The Pulp-dentin Complex-on-a-chip and 3D Bioprinting of Dentin-derived Hydrogels

Objectives: The pulp-dentin complex represents a unique microenvironment that is challenging to replicate. While the dentin matrix is increasingly seen as a dynamic tissue loaded with diffusible factors, the pulp represents a multi-typic tissue under constant fluid-flow, with well-defined 3D architectures, and spatiotemporal chemical gradients. Here we present two novel platforms that highlight these intricacies of the pulp-dentin complex: 1) a novel model of the pulp-dentin on-a-chip, and 2) 3D bioprinted tissue constructs using hydrogels constituted of dentin-derived molecules and growth factors.

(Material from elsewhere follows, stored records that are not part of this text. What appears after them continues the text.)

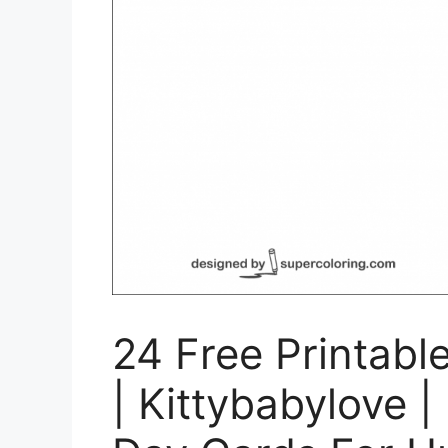
24 Free Printabl
| Kittybabylove |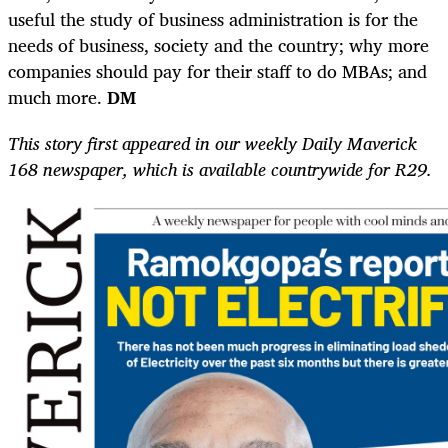
useful the study of business administration is for the
needs of business, society and the country; why more
companies should pay for their staff to do MBAs; and
much more.
DM
This story first appeared in our weekly Daily Maverick
168 newspaper, which is available countrywide for R29.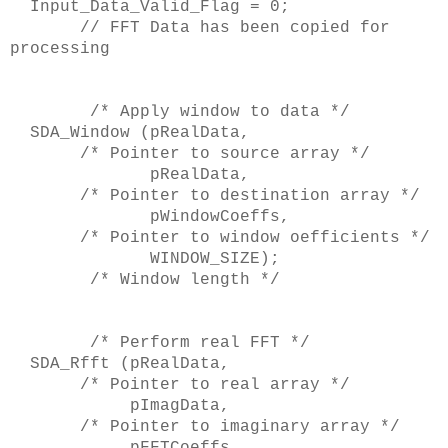
Input_Data_Valid_Flag = 0;
// FFT Data has been copied for
processing
/* Apply window to data */
SDA_Window (pRealData,
/* Pointer to source array */
pRealData,
/* Pointer to destination array */
pWindowCoeffs,
/* Pointer to window oefficients */
WINDOW_SIZE);
/* Window length */
/* Perform real FFT */
SDA_Rfft (pRealData,
/* Pointer to real array */
pImagData,
/* Pointer to imaginary array */
pFFTCoeffs,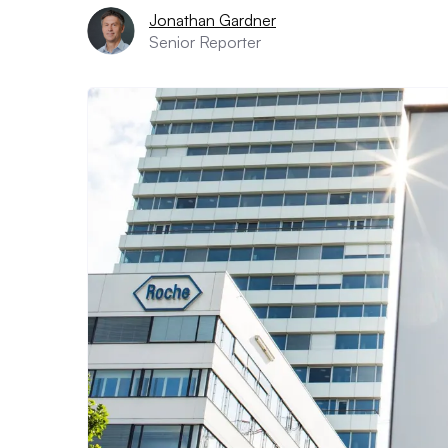
Jonathan Gardner
Senior Reporter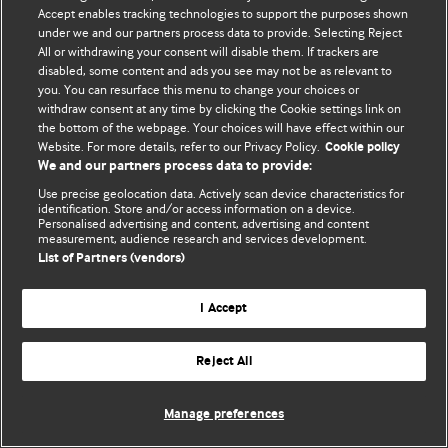
Политика конфиденциальности и использования файлов cookie
Accept enables tracking technologies to support the purposes shown
under we and our partners process data to provide. Selecting Reject
© BMJ Publishing Group Limited 2026. Все права защищены.
All or withdrawing your consent will disable them. If trackers are
disabled, some content and ads you see may not be as relevant to
you. You can resurface this menu to change your choices or
withdraw consent at any time by clicking the Cookie settings link on
the bottom of the webpage. Your choices will have effect within our
Website. For more details, refer to our Privacy Policy.
Cookie policy
We and our partners process data to provide:
Use precise geolocation data. Actively scan device characteristics for
identification. Store and/or access information on a device.
Personalised advertising and content, advertising and content
measurement, audience research and services development.
List of Partners (vendors)
I Accept
Reject All
Manage preferences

Methods: To develop the pulp-dentin on-a-chip we fabricated a poly dimethylsiloxane micro-fluidic device via a micromolding technique. In the microdevice a microchannel was fabricated directed at a chamber containing a precision-cut dentin fragment, which functions as permeable membrane. Across from the dentin fragment, a stem cell-laden photo-tunable hydrogel was loaded through a microfluidic inlet port, and the whole dentin-hydrogel interface perfused with medium through a separate microchannel. The process of fabrication and the resulting cell-viability in the device were characterized. Regarding the 3D bioprinting, a novel hydrogel bioink composed of dentin collagen and alginate hydrogel blends (2:1, 1:1 and 1:2) were mixed with soluble growth factors extracted from mineralized dentin, and bioprinted with SCAP cells. Cell-viability and differentiation were determined using a live/dead assay kit and RT-PCR. Data was analyzed using ANOVA and Tukey.
Results: The pulp-dentin complex on-a-chip was successfully fabricated and maintained under fluid-flow for at least 5d. Sustained cell-viability was observed across the pulp-dentin interface. The 3D bioprinted constructs showed that the alginate-dentin hydrogels with a 1:2 ratio had higher cell-viability, whereas increasing concentrations of dentin-derived growth factors increased the odontogenic differentiation of SCAP in a dose dependent manner.
Conclusions: The pulp-dentin complex on-a-chip and the 3D bioprinted dentin-derived hydrogels can be useful tools for future pulp regeneration studies and translational applications.